- Promotional poster
- Directed by: A. M. R. Ramesh
- Written by: A. M. R. Ramesh
- Produced by: A. M. R. Ramesh V. Srinivas Jagadeesh
- Starring: Arjun Sarja Kishore Suresh Oberoi
- Cinematography: Vijay Milton
- Edited by: Anthony
- Music by: Sandeep Chowta
- Production companies: Akshaya Creations Sai Sri Cinemas S Lad Entertainment
- Release date: 14 February 2013;
- Country: India
- Language: Kannada
- Box office: ₹5 crore

= Attahasa =

Attahasa is a 2013 Indian Kannada-language biographical film directed by A. M. R. Ramesh, based on the notorious forest brigand Veerappan. Kishore plays the role of Veerappan in the film, whilst featuring Arjun Sarja and Suresh Oberoi. After much delay in the theatrical release the film was opened to screens on 14 February 2013 all across the southern states of India to positive reviews. The film was partially reshot in Tamil as Vana Yuddham. The film was dubbed into Telugu as Veerappan.

==Production==
In March 2011, A. M. R. Ramesh confirmed that his next directorial would be based on Veerappan and that he had completed the scriptment, while adding that Kishore had already agreed to play the lead role of Veerappan. Ramesh had been researching on Veerappan for 10 years and had spoken with several key people who were associated with him or involved in various incidents. Ramesh clarified that he would just present the real happenings, without taking any sides. Arjun won the role of the chief Special Task Force officer Vijayakumar. Initial reports claimed that Bollywood actress Rani Mukherji was considered for the role of Veerappan's wife, Muthulakshmi. Sources in July 2011 reported that Priyamani and Jayachitra were signed on to portray Muthulakshmi and the role of Chief Minister Jayalalithaa, respectively. Priyamani denied being part of the project, adding that she was not offered the role. Subsequently, Vijayalakshmi was finalized for the role. Although Ramesh wanted Akkineni Nageswara Rao to play Kannada actor Rajkumar, who was kidnapped by Veerappan, Suresh Oberoi was eventually roped in, while Sulakshana would play his wife Parvathamma. Ramya was initially supposed to enact the role of a journalist, however the actress too dismissed the reports, following which Nikita Thukral was approached for the role. Lakshmi Rai then confirmed that she was offered the role. Bhavana Rao, known under her stage name Shikha in Tamil cinema, revealed that she was playing a character called Chandhini, who was considered as "Veerappan's right-hand". Nagappa Maradagi, who also was abducted by Veerappan, and Shivakumar Mugilan, who was part of Veerappan's gang, were involved in the making of the film.

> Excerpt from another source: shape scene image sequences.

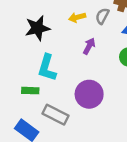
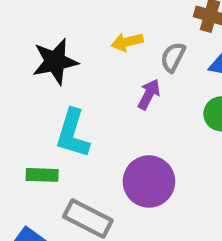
gray semicircle: (102, 16) -> (173, 57), moved

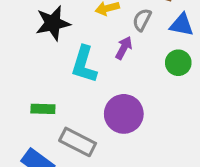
cyan L-shape: (73, 133) -> (84, 64), moved

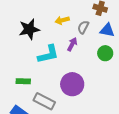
cyan L-shape: (84, 64) -> (48, 54), turned -120

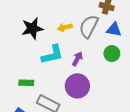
yellow arrow: (62, 20) -> (65, 27), moved
gray semicircle: (83, 27) -> (89, 26), size x1.6
purple arrow: (72, 44) -> (77, 59), moved

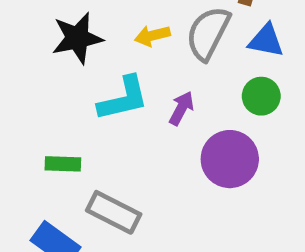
purple circle: (77, 86) -> (230, 159), moved

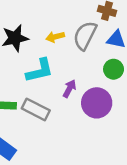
purple arrow: (181, 108) -> (69, 89), moved
gray rectangle: (114, 212) -> (36, 109), moved

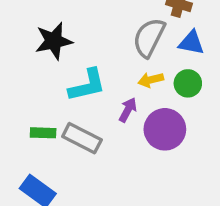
yellow arrow: (55, 37) -> (151, 80), moved

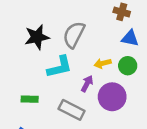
gray semicircle: (149, 37) -> (74, 35), moved
gray rectangle: (82, 138) -> (72, 110), moved

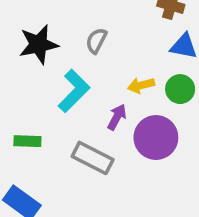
gray semicircle: (74, 35) -> (96, 41), size x0.6
cyan L-shape: (60, 67) -> (74, 91), turned -32

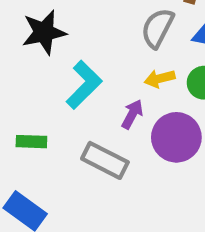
gray semicircle: (96, 41) -> (157, 28), moved, size x1.4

Vijay Milton and Anthony were confirmed as the cinematographer and editor, respectively, while Sandeep Chowta was signed on to compose the film's score, although initial reports suggested that Yuvan Shankar Raja would be the music director.

==Reception==
Srikanth Srinivasa of Rediff gave the film a rating of three out of five stars and praised the performance of Kishore as Veerappan in the film. Also, the role of the cinematographer was praised. Srinivasa concluded saying, "A M R Ramesh has made another visually captivating film, notwithstanding the flaws. The movie makes for quite an engaging watch with timelines and specific instances. Veerappan’s final encounter is interesting, making it an edge-of-the-seat thriller" IBN too praised the performance of all the departments in the film and call the film, a technically brilliant biopic of Veerappan". The Times of India scored the film at 3.5 out of 5 stars and wrote "Kishore has done a neat job as Veerappan with good dialogue delivery and expressions. Arjun Sarja and Ravi Kale have done justice to their roles. Suresh Oberoi is quite good as Rajkumar. Music by Sandeep Chowta is excellent. Cinematography by Vijay Milton is catchy". The New Indian Express wrote "Telling the life of a forest brigand is violent but compelling. Biographical facts are not an easy job but Attahasa has brought an interesting element into Kannada films".

==Controversy==
Mysore based writer T. Gururaj, who wrote a book on Veerappan titled Rudhra Narthana, filed a complaint against Ramesh for using his content in the film without his permission.

Veerapan's wife Muthulakshmi filed a case against the film's production company calling for its ban, as she felt her husband was portrayed in a bad light. The Supreme court of India asked the producers to pay Rs. 2.5 million to the widow. The film was then released during the course of the day.